My Cicero excerpt is an excerpt from his First Catilinarian Oration, which is a speech he gave as consul of the Republic of Rome in 63 BC against a man named Cataline, who he claimed was conspirating against Rome (he probably was). Cicero put on quite an act - he made the speech wearing an armored breastplate to protect himself from Cataline's supposed assassins. He even called the senate assembly to which he was giving the speech in a temple for Jupiter which was atop the Palatine hill, making it more easily defendable than the less strategically positioned Curia. Cicero's speech opens with:
Quo usque tandem abutere, Catalina, patienta nostra? Quam diu etiam furor iste tuus nos eludet? Quem ad finem sese effrenata iactabit audacia? Nihilne te nocturnum praesidium Palati, nihil urbis vigiliae, nihil timor populi, nihil concurus bonorum omnium, nihil hic munitissimus habendi senatus, nihil horum ora vultusque moverunt? Patere tua consilia non sentis, constrictam iam horum omnium scientia teneri coniurationem tuam non vides? Quid promixa, quid superiore nocte egeris, ubi fueris, quos convocaveris, quid consili ceperis, quem nostrum ignorare arbitraris?

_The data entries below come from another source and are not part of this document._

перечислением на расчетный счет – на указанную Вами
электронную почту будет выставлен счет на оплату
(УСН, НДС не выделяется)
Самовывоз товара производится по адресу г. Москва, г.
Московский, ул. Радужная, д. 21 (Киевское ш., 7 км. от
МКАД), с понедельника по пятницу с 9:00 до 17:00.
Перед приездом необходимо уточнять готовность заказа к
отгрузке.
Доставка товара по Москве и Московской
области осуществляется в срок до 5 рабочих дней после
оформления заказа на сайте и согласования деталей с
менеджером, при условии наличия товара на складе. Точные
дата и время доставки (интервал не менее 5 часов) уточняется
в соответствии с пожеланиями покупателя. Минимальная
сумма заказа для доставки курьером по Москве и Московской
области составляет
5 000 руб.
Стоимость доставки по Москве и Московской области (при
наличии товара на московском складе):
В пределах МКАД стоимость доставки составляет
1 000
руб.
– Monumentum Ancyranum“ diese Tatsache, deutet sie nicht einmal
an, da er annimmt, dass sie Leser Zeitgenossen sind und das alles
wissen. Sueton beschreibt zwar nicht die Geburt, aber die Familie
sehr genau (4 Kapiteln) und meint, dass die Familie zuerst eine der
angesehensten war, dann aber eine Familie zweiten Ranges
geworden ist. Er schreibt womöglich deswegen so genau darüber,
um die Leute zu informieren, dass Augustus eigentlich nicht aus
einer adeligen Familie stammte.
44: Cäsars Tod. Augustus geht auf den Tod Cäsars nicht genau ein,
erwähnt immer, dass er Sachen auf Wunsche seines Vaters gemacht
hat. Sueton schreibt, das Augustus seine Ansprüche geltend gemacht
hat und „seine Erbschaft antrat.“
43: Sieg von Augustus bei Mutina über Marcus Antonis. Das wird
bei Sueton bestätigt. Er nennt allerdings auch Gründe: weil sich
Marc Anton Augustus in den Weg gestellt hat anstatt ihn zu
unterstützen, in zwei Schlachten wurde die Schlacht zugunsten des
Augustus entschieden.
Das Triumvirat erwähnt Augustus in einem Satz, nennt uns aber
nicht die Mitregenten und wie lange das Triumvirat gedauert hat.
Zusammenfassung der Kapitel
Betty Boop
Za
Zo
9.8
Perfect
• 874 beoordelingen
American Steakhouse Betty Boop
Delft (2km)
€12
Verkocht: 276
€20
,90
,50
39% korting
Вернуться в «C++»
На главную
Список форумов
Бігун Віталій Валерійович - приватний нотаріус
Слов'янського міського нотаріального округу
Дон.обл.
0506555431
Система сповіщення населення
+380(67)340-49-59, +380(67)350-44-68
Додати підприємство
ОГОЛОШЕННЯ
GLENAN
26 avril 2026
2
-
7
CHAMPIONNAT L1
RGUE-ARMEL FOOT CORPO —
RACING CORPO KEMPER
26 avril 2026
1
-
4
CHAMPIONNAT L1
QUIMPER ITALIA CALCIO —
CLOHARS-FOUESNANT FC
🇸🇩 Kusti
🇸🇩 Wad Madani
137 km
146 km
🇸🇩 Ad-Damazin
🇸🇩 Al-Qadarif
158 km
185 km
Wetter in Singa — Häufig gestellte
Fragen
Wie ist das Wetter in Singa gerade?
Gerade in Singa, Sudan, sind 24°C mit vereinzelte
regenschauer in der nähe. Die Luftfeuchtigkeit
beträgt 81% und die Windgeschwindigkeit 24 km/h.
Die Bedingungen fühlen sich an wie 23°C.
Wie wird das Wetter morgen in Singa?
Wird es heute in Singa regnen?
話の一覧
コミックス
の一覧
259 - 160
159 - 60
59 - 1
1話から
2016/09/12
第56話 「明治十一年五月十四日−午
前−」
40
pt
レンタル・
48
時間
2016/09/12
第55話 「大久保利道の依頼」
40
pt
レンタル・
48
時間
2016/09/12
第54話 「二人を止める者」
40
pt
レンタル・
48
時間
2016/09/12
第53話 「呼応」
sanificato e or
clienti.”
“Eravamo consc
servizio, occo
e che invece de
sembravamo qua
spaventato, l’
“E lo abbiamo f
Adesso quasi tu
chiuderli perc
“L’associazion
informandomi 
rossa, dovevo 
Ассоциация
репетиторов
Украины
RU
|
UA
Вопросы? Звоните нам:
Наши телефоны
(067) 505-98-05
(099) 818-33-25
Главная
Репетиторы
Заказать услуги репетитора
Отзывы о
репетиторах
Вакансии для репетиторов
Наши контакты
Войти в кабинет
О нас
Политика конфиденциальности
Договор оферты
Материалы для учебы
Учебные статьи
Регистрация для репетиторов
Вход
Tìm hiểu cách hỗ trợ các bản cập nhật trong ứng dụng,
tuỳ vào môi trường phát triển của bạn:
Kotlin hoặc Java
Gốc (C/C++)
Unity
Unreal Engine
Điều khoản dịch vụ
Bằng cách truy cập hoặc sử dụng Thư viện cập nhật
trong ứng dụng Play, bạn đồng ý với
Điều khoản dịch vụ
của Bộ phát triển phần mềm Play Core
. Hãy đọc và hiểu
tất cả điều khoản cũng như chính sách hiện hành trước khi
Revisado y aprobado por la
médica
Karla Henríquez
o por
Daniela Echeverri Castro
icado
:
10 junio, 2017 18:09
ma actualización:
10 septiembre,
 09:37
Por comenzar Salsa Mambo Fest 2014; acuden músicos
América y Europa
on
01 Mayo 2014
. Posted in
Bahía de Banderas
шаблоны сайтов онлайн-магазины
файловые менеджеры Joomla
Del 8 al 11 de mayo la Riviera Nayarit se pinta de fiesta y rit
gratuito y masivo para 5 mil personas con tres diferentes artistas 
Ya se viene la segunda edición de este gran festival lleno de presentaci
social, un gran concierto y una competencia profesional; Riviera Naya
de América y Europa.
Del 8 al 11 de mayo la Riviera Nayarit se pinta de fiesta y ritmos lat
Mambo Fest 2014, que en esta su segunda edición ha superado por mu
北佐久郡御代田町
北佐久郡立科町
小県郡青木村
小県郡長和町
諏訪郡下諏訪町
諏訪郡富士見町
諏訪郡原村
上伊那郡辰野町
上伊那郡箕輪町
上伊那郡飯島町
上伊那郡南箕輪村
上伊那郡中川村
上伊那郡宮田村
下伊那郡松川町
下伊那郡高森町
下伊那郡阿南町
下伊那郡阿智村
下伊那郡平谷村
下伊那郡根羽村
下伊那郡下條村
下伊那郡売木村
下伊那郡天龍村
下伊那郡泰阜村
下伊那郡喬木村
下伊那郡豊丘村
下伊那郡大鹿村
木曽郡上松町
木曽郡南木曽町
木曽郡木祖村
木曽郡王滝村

This all roughly translates to:
How long, Cataline, how long will you abuse our patience? How much longer will that madness of yours mock us still? To what limit will he boast with unrestrained audacity? In no way at all did the nocturnal defense of the Palatine, in no way at all did the night watches of the city, in no way at all did the fear of the people, in no way at all did the gathering of all good, in no way at all did the most fortified place of the senate's hold, in no way at all did the faces and wounds of all these move you? Can you not perceive to be obvious in your plan, can you you not see that your plot is choked off and is being held back with the knowledge of all these men? What you did last night, what you did the night before, where you were, who you called together, what plan you adopted, whom of us did you suppose to be ignorant of these things?